Io sono Shakespeare. Le confessioni di Edward de Vere di Brünhilde Jouannic Edizioni Cavallo di Ferro Pagine 176, € 16
hi era veramente William Shakespeare? L'interrogativo spinge gli studiosi da secoli dietro le piste più diverse, narratori importanti hanno scritto romanzi e pieces teatrali sulla vita e ipotetiche identità, facendolo anche italiano, del Bardo, che secondo la tradizione era figlio di un guantaio e quasi del tutto privo di istruzione scolastica. Questa volta, per la penna di Jouannic, scrittrice francese nota soprattutto per la sua collaborazione al film 'Uncle Boonmeè, Palma d'oro al Festival di Cannes 2010, è Edward de Vere, 17esimo conte di Oxford, che, verso la fine della sua esistenza riprende ancora una volta la penna in mano e per confessare pubblicamente un grande segreto circa la sua identità: «Io sono Shakespeare». Il vero autore di Romeo e Giulietta, Amleto, Macbeth e degli altri capolavori, non sarebbe il poeta inglese di Stratford-upon-Avon, bensì un consigliere alla corte di Elisabetta, un personaggio immorale e dissoluto su cui pendono le accuse più infamanti (pederastia, negromanzia e omicidio), disposto a tutto pur di indagare le profondità più recondite dell'animo umano. «'Volevo sapere chi ero. Non intendevo, con questo, scoprire ciò che mi piacesse o meno, le idee alle quali aderire, le persone che amassi o che mi ripugnassero - si legge nel romanzo - No, intendevo sapere ciò che l'uomo è. In tutta la sua interezza e complessità. Volevo essere il suo archeologo; questo studio, mi dicevo, mi avrebbe permesso così di apprendere interamente ciò che la natura umana aveva da offrire - nel migliore, ma anche nel peggiore dei casi -, ciò che era capace di fare. Ambivo a capire ciò che la parola esistere sottintendesse realmente. Desideravo vivere a pieno, senza compromessi nè finzioni, ed essere in grado di penetrare ogni breccia, ogni particella per esplorare ogni angolo della mia umanità».

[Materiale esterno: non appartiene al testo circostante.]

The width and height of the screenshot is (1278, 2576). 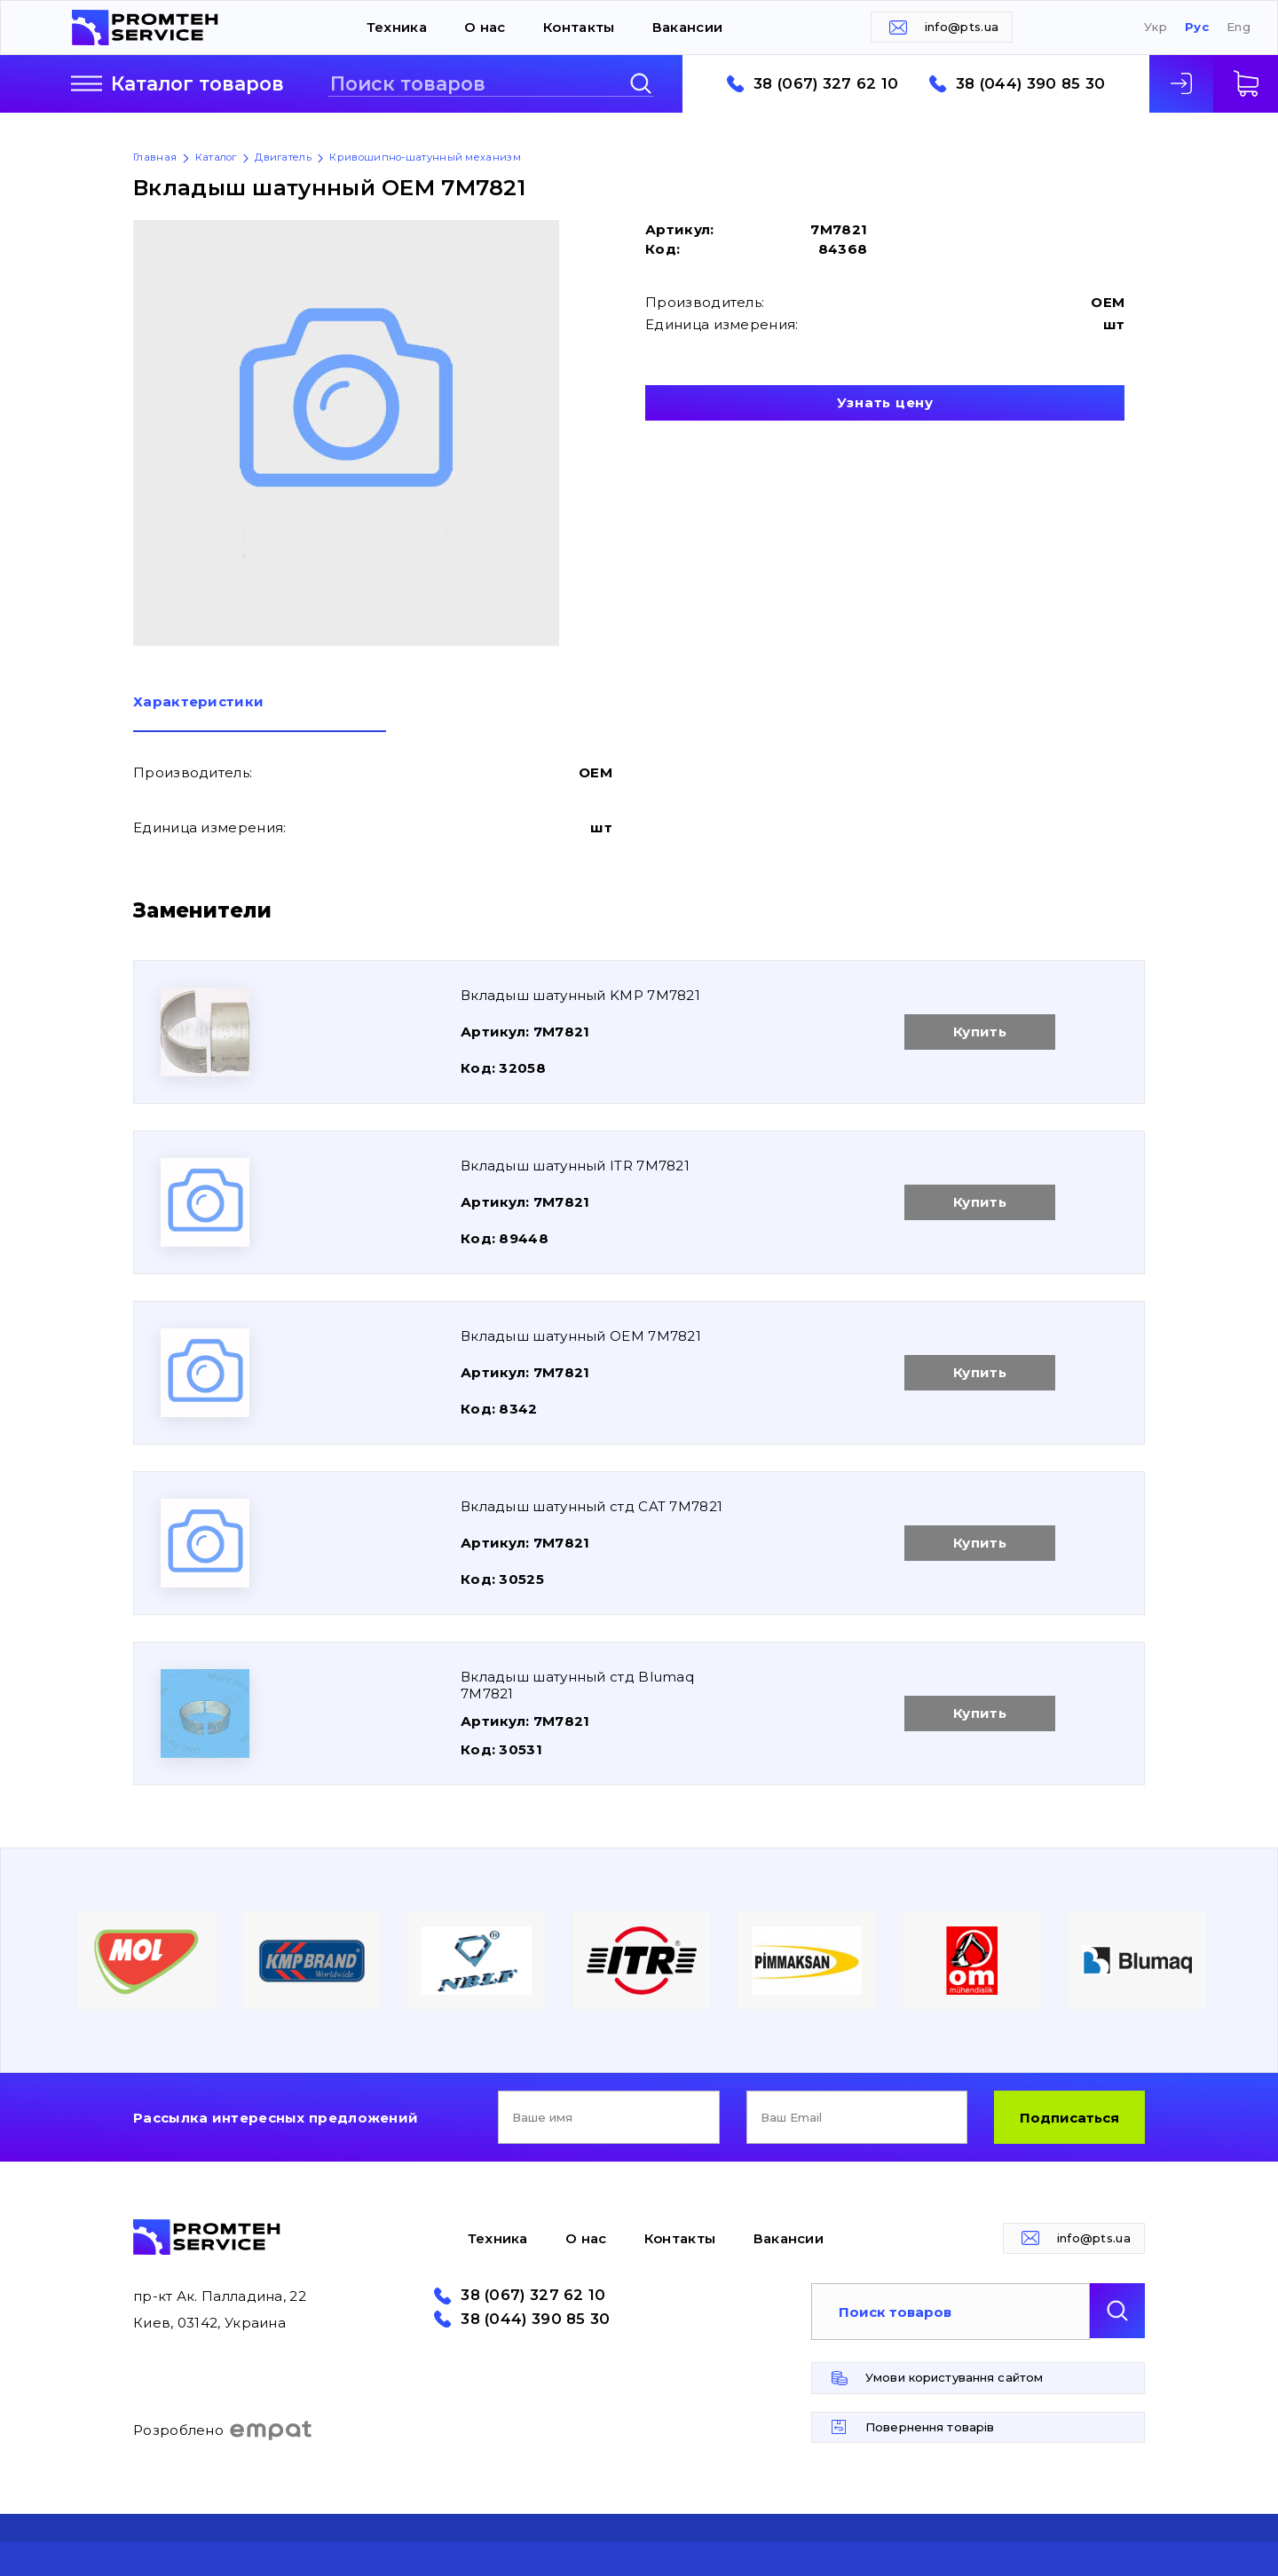 I want to click on [tab], so click(x=259, y=713).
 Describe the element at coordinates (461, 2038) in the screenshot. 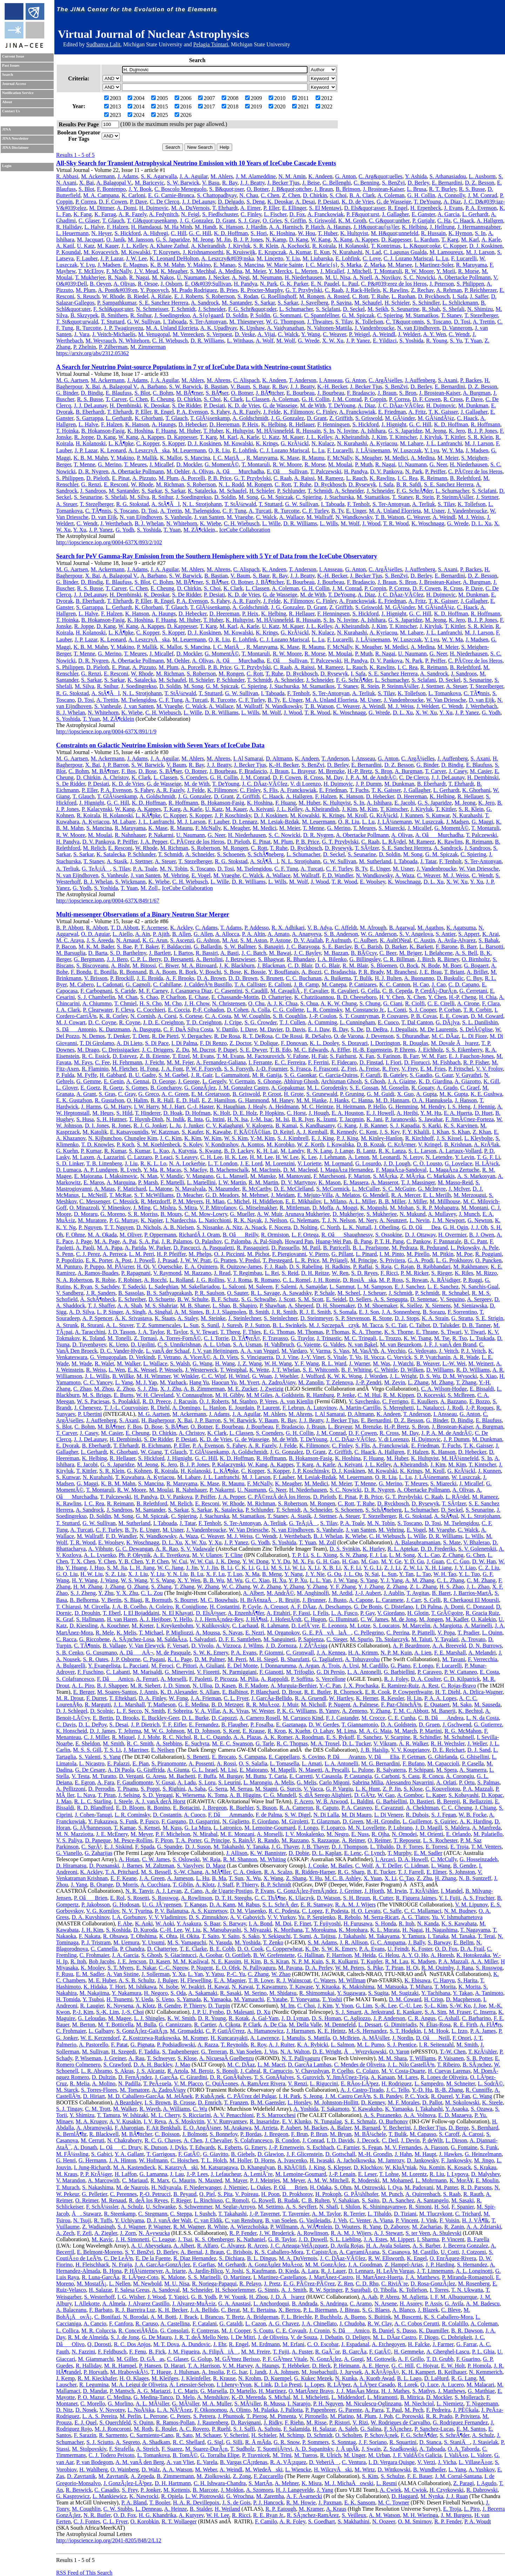 I see `F. Onori` at that location.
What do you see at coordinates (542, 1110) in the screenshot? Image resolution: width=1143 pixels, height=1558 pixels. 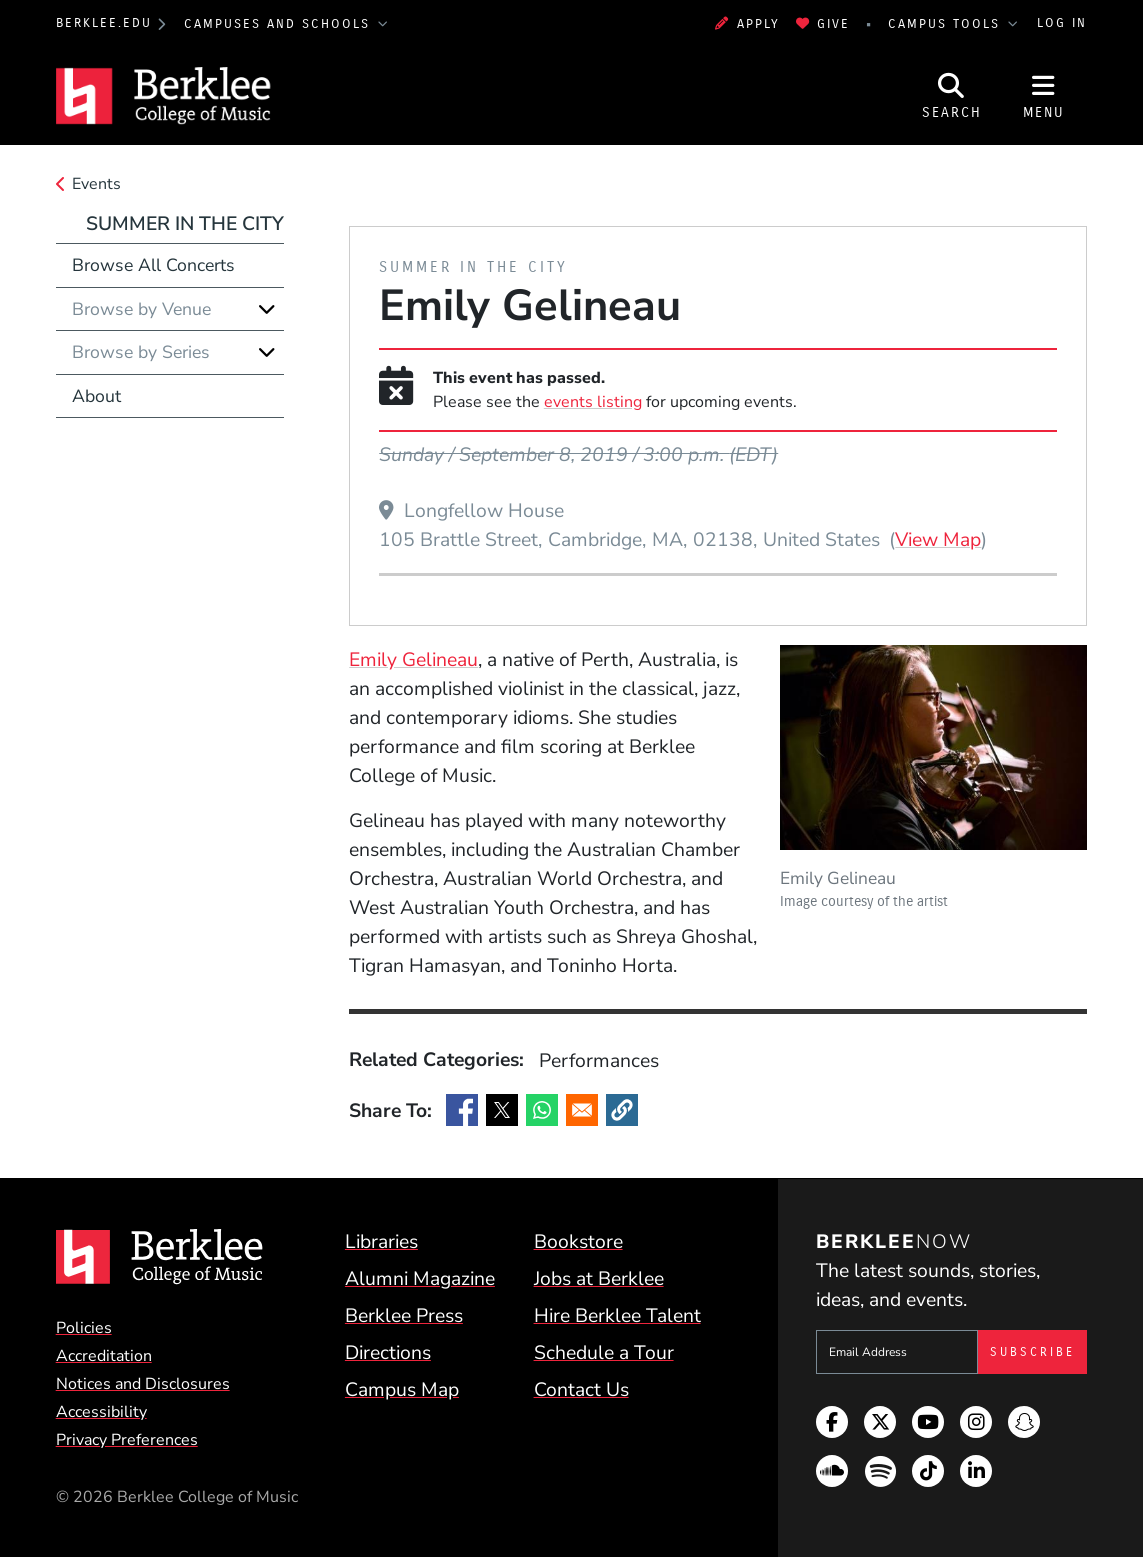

Edward de Vere, ripercorrendo la storia del regno inglese durante la dinastia Tudor - dall'incoronazione della regina Elisabetta I alla esecuzione di Maria Stuarda - intraprende un viaggio all'interno della sua anima per svelarne i particolari più intimi e scabrosi. Un susseguirsi di episodi al limite dell'indecenza, sino al momento in cui il protagonista è costretto a riconoscere che la messa in scena della sua vita ha finito per rivoltarglisi contro: «Ho usurpato l'identità di un uomo. E lui mi ha rubato l'anima». Brunhilde Jouannic avalla insomma la teoria secondo la quale William Shakespeare, attorucolo semianalfabeta, non sarebbe altro che un prestanome scelto per motivi di opportunità. Tra chi sostiene che dietro i panni del celebre drammaturgo si celasse a buon bisogno un Francis Bacon o un Cristopher Marlowe, la scrittrice segue piuttosto le orme di Sigmund Freud e dello studioso Robert Detobel e identifica nel 17esimo conte di Oxford, vissuto alla corte elisabettiana tra il 1550 e il 1604, l'autore delle opere attribuite a Shakespeare. nel romanzo, gli episodi della vita reale di de Vere diventano l'espediente letterario per raccontare la genesi di alcune delle opere più famose del drammaturgo di Stratford: dalla morte del padre nascerà Re Lear, dal matrimonio con Anna Cecil la stesura di Amleto, dall'amicizia con Gascoigne l'idea per 'I due gentiluomini di Veronà e così via.